The allegations include making claims about published work that may not have been published, having about three dates of birth (which indicate that she may be over the retirement age of 65), and questionable claims about her work experience.
After “investigating” the allegations, the UNN governing council decided in 2011 to clear Modum of any wrongdoing and intimidate the whistle-blower! Uche was warned and told to apologise to Modum for “character assassination”. All Uche did was report what he knew and with evidence. After the governing council insisted that he apologise to Modum, he took his case to the Nigerian Human Rights Commission (NHRC), as he was not even given the right to a fair hearing before the governing council ruled against him.

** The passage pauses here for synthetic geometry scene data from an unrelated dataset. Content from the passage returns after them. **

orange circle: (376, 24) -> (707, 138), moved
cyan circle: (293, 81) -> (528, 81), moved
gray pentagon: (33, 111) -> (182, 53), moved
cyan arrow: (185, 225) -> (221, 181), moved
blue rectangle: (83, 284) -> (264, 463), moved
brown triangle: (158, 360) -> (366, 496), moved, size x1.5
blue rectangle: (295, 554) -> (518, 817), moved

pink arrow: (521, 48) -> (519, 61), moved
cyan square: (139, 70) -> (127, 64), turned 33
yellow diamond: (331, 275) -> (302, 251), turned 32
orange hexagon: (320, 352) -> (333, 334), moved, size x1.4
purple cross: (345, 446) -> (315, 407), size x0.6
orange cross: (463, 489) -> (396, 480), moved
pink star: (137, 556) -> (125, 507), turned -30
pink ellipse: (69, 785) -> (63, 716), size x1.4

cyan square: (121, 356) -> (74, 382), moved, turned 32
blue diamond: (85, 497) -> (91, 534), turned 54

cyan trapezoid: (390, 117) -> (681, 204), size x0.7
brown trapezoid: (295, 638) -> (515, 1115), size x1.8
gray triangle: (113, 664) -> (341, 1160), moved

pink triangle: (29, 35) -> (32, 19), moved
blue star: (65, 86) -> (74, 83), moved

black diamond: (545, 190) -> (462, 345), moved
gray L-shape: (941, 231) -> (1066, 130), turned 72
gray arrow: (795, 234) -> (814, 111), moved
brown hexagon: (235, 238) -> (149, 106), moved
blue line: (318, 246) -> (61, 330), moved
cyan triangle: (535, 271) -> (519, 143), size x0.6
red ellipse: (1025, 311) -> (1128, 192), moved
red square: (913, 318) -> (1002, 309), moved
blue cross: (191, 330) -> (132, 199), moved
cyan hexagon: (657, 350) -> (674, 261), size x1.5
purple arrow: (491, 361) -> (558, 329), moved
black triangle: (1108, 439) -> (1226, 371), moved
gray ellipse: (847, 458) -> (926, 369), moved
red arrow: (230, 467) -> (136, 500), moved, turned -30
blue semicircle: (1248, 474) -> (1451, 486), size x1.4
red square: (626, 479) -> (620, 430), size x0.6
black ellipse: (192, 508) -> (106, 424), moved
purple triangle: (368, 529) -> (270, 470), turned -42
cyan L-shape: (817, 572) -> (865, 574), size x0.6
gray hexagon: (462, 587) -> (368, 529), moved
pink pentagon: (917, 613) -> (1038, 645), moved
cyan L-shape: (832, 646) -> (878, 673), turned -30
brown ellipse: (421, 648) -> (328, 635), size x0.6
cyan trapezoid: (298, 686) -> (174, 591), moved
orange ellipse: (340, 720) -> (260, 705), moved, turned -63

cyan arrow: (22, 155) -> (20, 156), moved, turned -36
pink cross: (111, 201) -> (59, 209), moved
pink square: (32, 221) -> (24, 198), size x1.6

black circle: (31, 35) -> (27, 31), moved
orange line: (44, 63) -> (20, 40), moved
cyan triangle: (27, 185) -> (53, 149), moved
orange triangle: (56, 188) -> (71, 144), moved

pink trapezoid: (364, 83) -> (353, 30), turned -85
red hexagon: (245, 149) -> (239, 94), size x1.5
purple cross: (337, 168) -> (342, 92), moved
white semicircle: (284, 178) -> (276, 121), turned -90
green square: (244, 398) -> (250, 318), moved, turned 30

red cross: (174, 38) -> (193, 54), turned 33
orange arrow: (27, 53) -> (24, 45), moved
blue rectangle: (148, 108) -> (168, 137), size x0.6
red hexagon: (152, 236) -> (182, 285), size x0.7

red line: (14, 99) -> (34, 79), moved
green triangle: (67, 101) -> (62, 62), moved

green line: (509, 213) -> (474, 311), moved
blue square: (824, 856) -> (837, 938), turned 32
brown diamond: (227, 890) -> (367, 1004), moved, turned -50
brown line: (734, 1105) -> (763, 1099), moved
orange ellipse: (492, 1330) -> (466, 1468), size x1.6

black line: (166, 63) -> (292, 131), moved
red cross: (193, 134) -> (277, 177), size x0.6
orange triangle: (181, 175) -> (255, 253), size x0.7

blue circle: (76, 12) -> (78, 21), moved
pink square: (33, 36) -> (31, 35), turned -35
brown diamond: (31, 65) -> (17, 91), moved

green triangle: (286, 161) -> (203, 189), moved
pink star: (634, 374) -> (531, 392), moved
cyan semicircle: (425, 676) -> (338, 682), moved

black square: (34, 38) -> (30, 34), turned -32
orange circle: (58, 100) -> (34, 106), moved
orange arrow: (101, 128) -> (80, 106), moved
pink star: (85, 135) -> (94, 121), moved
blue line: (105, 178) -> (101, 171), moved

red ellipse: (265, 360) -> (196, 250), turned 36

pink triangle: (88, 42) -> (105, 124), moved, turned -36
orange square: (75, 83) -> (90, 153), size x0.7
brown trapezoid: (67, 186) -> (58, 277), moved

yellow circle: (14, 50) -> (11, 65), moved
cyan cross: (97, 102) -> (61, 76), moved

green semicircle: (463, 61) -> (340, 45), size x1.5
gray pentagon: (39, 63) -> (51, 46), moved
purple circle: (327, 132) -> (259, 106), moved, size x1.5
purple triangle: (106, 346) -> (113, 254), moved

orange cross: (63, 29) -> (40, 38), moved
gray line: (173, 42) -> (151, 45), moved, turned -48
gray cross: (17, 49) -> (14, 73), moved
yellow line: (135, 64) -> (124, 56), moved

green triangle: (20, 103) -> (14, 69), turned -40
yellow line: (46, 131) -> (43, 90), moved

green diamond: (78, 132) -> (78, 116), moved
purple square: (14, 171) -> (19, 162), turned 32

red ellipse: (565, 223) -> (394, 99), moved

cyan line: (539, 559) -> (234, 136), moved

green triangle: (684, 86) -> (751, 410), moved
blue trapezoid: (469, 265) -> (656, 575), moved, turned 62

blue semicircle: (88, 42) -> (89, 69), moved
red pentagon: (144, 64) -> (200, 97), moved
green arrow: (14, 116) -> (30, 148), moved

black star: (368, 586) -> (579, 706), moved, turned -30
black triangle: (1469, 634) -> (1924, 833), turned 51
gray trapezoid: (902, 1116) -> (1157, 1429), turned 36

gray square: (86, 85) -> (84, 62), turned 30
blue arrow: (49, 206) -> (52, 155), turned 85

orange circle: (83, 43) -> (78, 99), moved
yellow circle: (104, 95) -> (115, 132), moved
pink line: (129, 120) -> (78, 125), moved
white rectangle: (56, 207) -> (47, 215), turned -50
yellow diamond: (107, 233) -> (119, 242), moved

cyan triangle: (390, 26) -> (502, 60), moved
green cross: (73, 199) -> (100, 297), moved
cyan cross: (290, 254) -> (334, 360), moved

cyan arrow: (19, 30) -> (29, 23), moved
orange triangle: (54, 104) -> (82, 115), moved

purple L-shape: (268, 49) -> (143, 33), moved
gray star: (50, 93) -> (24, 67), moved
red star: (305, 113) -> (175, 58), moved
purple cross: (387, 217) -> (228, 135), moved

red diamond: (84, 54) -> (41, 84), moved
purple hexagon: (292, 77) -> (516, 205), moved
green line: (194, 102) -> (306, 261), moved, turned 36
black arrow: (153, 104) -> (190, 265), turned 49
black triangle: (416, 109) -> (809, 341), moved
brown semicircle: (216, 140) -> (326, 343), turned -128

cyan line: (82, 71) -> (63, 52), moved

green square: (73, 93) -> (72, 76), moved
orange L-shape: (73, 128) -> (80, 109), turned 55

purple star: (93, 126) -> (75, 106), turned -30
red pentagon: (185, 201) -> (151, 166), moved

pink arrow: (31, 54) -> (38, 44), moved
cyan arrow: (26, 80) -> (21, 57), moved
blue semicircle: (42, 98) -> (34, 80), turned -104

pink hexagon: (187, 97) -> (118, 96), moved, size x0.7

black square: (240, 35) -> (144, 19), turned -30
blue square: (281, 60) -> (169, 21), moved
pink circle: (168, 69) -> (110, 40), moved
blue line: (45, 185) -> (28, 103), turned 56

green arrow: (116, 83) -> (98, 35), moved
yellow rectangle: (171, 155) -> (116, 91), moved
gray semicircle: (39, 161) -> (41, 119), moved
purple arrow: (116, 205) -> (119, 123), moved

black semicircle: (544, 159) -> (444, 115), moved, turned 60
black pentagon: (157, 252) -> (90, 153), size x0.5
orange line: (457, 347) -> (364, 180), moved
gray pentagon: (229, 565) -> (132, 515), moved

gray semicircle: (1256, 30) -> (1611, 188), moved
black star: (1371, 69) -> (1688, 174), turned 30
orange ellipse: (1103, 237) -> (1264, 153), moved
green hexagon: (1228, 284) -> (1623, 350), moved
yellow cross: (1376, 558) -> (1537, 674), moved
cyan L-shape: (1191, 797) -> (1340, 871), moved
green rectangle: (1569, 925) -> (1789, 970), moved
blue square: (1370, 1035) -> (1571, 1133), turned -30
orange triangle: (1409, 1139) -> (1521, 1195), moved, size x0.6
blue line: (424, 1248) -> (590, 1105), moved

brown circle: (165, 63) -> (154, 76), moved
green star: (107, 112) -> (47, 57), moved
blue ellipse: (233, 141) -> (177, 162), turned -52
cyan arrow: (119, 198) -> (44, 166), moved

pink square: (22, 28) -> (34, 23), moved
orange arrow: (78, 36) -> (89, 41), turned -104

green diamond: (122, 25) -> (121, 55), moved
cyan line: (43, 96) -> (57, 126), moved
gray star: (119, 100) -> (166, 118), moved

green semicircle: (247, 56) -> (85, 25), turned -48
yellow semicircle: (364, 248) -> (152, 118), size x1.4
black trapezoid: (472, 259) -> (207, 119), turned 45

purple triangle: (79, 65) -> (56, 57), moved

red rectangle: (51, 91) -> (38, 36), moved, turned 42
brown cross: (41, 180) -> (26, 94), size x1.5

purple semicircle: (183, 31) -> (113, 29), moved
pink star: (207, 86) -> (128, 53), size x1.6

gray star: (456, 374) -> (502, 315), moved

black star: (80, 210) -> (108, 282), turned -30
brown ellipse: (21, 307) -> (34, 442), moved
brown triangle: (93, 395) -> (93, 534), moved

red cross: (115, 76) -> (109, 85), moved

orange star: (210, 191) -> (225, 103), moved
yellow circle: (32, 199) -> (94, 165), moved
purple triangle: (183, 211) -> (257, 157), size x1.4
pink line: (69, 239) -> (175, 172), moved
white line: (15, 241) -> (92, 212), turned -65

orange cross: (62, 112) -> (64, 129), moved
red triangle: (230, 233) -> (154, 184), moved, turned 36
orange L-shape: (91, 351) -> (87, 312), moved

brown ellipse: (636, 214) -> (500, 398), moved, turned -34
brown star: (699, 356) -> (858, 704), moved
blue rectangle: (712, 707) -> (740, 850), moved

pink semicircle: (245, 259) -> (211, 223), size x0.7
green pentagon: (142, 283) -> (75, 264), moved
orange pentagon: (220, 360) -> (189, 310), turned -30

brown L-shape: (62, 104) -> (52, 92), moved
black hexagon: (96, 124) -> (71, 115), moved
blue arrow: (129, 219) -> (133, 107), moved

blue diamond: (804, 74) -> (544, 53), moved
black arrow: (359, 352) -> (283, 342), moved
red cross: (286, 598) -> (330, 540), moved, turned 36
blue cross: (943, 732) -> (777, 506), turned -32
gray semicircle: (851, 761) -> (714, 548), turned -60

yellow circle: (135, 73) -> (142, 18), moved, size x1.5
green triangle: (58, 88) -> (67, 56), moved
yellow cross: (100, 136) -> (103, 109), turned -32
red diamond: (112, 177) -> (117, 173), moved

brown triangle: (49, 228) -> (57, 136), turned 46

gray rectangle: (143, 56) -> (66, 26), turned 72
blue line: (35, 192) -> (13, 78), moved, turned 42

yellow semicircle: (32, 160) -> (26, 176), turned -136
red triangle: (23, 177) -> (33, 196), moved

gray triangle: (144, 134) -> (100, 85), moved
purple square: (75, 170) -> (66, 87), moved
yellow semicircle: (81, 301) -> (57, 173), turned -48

The NHRC has since written five letters to the Chairman of the UNN Governing Council, between August 2013 and October 2015, asking the Council “to submit the proceedings of the Council Committee of 19th January and 2nd February 2011 as well as that of the Council Appeals Committee of 7th August 2013 to enable the Commission determine whether the procedure followed was in violation of the rights of Prof C. Uche as alleged.”
Those letters have been roundly ignored. The National Human Rights Commission (NHRC) Act 1995 makes it an offence for any organisation to fail to comply with a written request for information from the NHRC.
There is a suggestion that the Chairman of the UNN’s governing council, Emmanuel Chukwuka Ukala, may be protecting Modum.
As this matter was rumbling on, Uche took a sabbatical, first as a Guest Professor at the Humboldt University Berlin (2008-2009), a Visiting Scholar in Accounting at the University of Sydney (October 2009), an Alexander von Humboldt Return Fellow (2010-2011) and a Guest Researcher at the Nordic Africa Institute Uppsala Sweden (2011), and is currently teaching at Leiden University in Holland.
The UNN governing council sacked Uche in October last year. This has prompted letters of protest to Minister for Education Adamu Adamu from some prominent alumni of UNN. The House of Representatives Committee on Public Petitions also received a petition on the matter in July 2014. It appears nothing came of this petition.
The Uche case is deeply disturbing on many levels for a renowned citadel of higher learning like UNN. The university risks fatally damaging its reputation by seemingly colluding in academic fraud. The victimisation of Uche for whistleblowing is a violation of his human rights and flies in the face of natural justice. This sort of behaviour may be appropriate in a banana republic, but grossly inappropriate in academia. The brazenness in ignoring the requests by the NHRC is shocking. In a climate in which President Muhamadu Buhari has made all the right noises about combating corruption, it sends the wrong signals for people that blow the whistle on wrongdoing to be penalised for doing the right thing.
Adamu, the Minister for Education, should intervene and review the case, examining all the relevant facts, which are readily available on request, to prevent this injustice from being swept under the carpet by the UNN authorities.